ABOUT THIS TASK ▸
Look below for the line containing "Immobilien in Niederösterreich, (359, 1269)"; from there, print each line exactly up to and including the line containing "ImmobilienMarkt (110, 194)", and stop.

MATERIAL TO PROCESS ▸
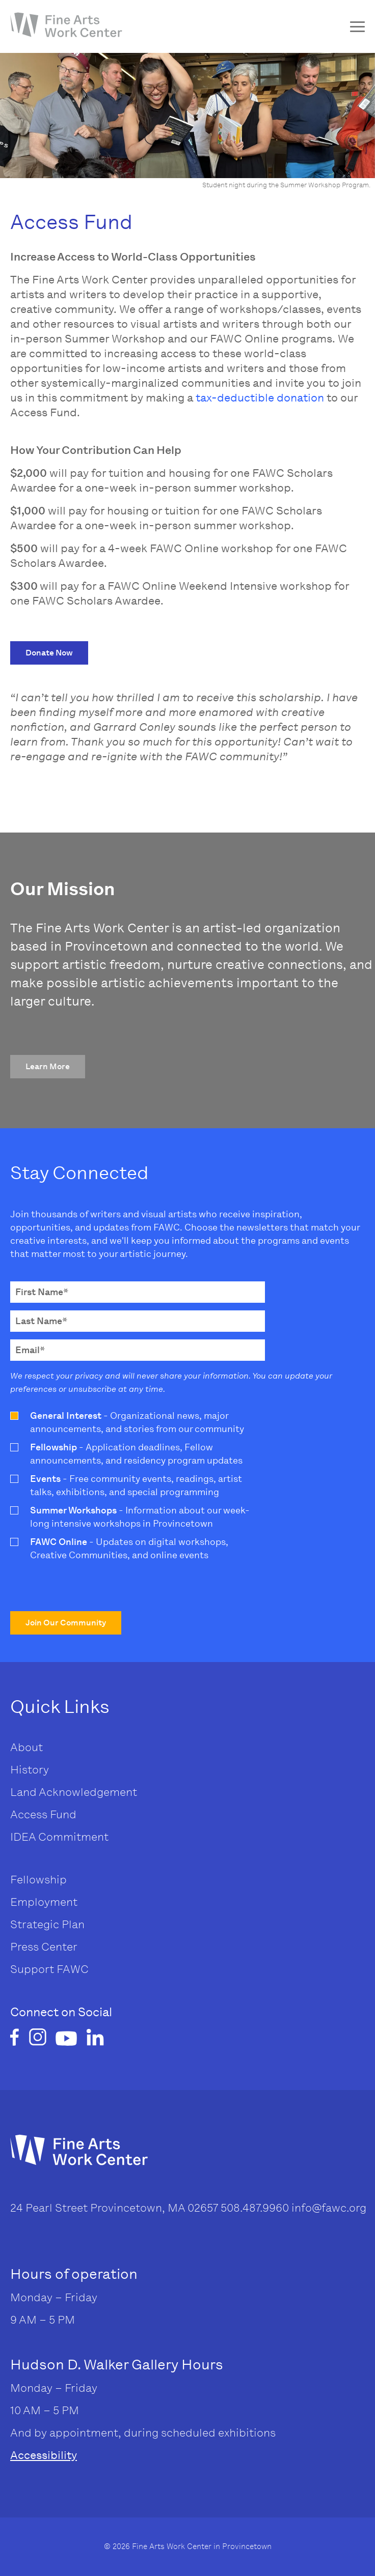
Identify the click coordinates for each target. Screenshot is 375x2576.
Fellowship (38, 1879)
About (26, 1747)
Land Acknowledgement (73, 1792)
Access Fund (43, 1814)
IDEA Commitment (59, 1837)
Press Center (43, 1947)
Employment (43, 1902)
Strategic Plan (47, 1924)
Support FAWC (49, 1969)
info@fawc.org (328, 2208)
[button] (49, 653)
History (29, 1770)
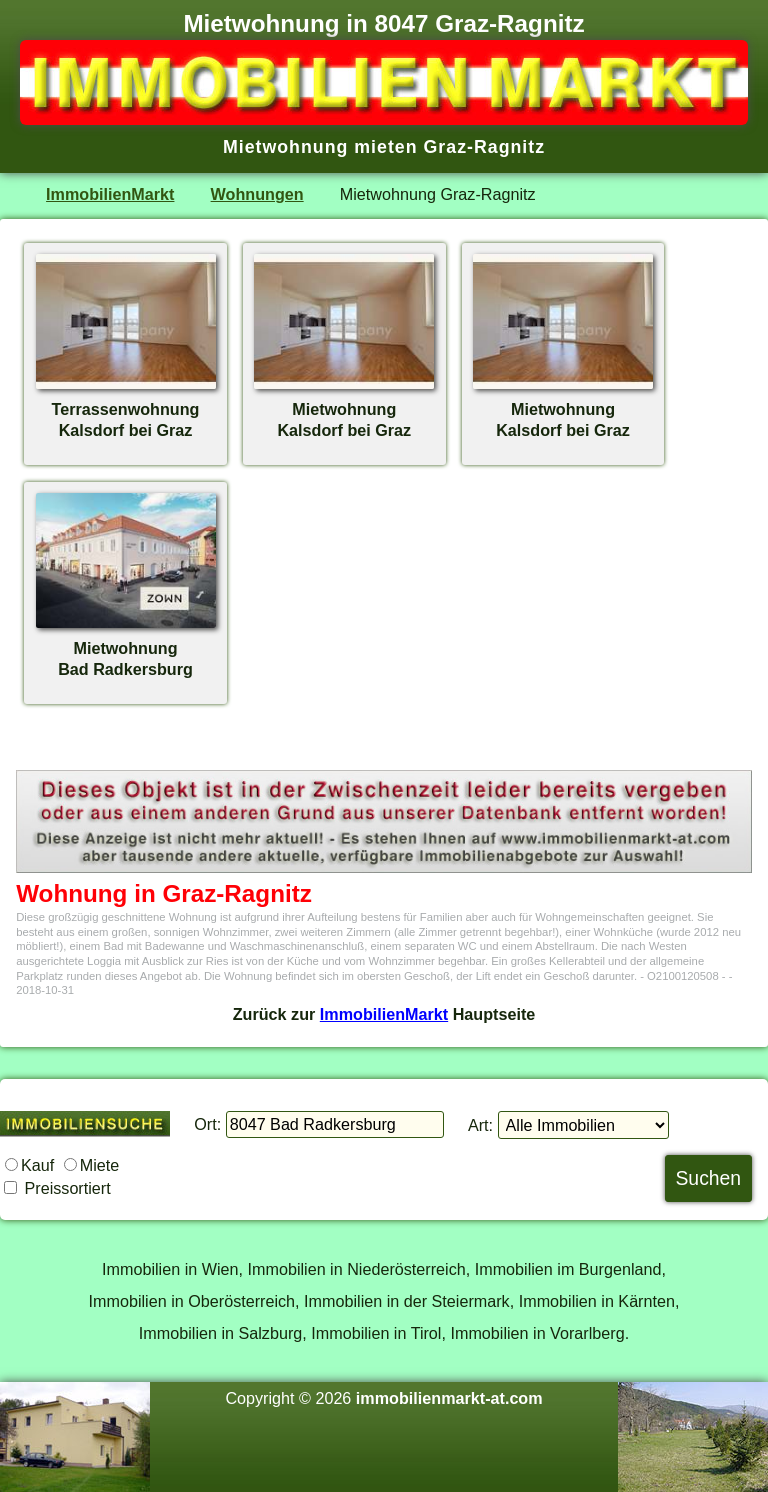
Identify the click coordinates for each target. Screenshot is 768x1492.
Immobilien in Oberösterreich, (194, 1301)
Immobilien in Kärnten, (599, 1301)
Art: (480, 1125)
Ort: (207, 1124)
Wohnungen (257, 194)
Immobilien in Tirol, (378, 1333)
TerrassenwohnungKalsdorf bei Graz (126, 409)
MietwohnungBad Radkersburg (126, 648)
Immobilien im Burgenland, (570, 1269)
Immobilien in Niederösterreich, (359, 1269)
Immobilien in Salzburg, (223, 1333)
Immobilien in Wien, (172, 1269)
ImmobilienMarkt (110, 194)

==

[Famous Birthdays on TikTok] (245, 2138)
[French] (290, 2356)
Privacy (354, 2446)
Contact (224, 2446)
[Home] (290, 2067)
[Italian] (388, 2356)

RESPONSE BELOW ▸
Immobilien in Niederösterreich, (359, 1269)
Immobilien in Salzburg, (223, 1333)
Immobilien in Wien, (172, 1269)
ImmobilienMarkt (110, 194)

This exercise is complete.